NextDose is Count + 1,
get_row('M-M-R':'MMWR Recommended', [NextDose, MinAge, _, RecAge, _]),
MinDate *= maximum( vaccination(last,live_virus) + 4 weeks,
birthday + MinAge),
RecDate1 *= maximum( vaccination(last,live_virus) + 4 weeks,
birthday + lower(RecAge)),
RecDate2 *= maximum( vaccination(last,live_virus) + 4 weeks,
birthday + upper(RecAge)),
calc_status(MinDate, RecDate1, RecDate2, Status),
Output - The dates, the status, the citation and verbose explanation.
output('M-M-R', [
dose = NextDose,
dates = [MinDate, RecDate1, RecDate2],
rec_info = RecAge,
status = Status,
citation = 'MMWR 2002Feb08',
note = [
`Next dose based on standard schedule, guaranteeing at `,
`least 4 weeks separation from last live virus vaccination.`]]).
Cost Benefit
The benefits from the logic base approach has been:
- a 90% reduction in code used for vaccine logic rules,
- direct access to the knowledge by the in-house pediatrician,
- localization of all the vaccine logic, which used to be scattered
in the different parts of the application with different needs,
- easy maintenance, and quality assurance testing, and
- additional capabilities that were too hard to encode before, such
as the complete analysis of past vaccination history and support for
new multi-vaccine products.
All of these benefits add up to the one major benefit, which is that
their software now provides better services for their customers in this
area which is critically important in the running of a pediatric office.
The costs were:
- time spent investigating and learning about various alternative approaches
for encoding the vaccination logic,
- software license fees,
- two month's development time, and
- time spent learning the new technology.

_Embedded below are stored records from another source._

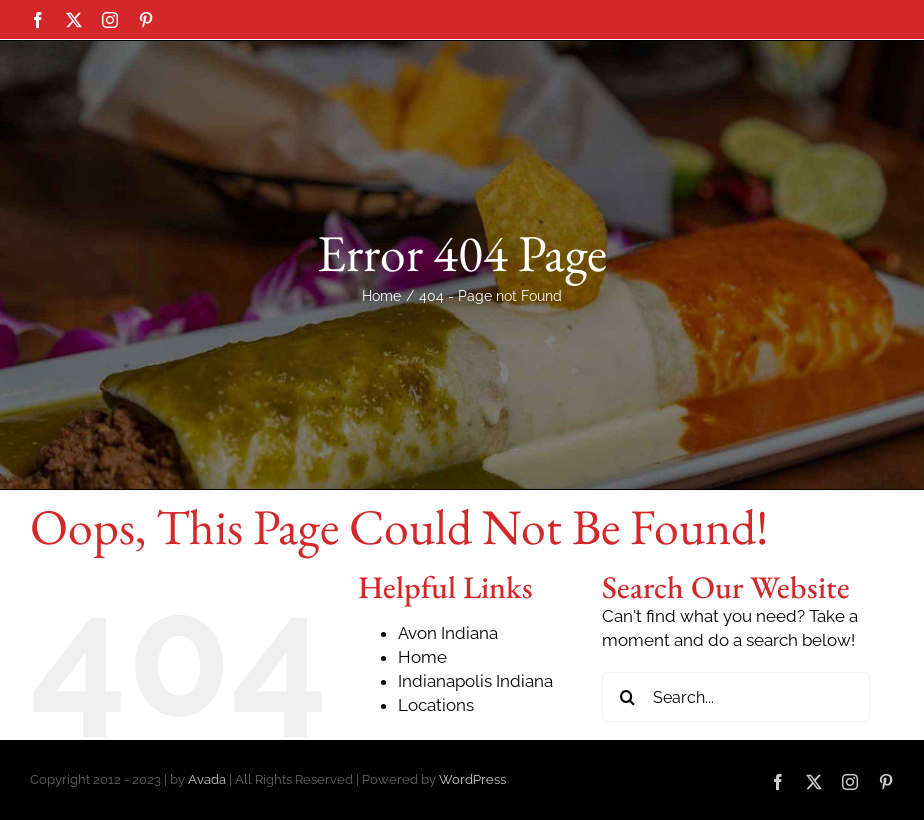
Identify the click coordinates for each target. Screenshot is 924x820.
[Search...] (736, 791)
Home (422, 751)
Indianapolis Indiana (475, 775)
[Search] (627, 791)
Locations (436, 799)
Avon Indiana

The calendar time for the project was:
- January - start study of alternative approaches,
- March - begin application development,
- June - deploy to the field.
Future Plans
The development environment provides tools for testing and debugging
the logic base, but uses text files for the various modules. The structure
of the various logical knowledge entities would map nicely to a graphical
development environment, and this is planned as a future project.
Now that the logic base is a separate unit, it can be deployed and used
in different contexts. Visual Data is considering offering the history
analysis portions of the vaccine logic base on the Web using a .NET architecture.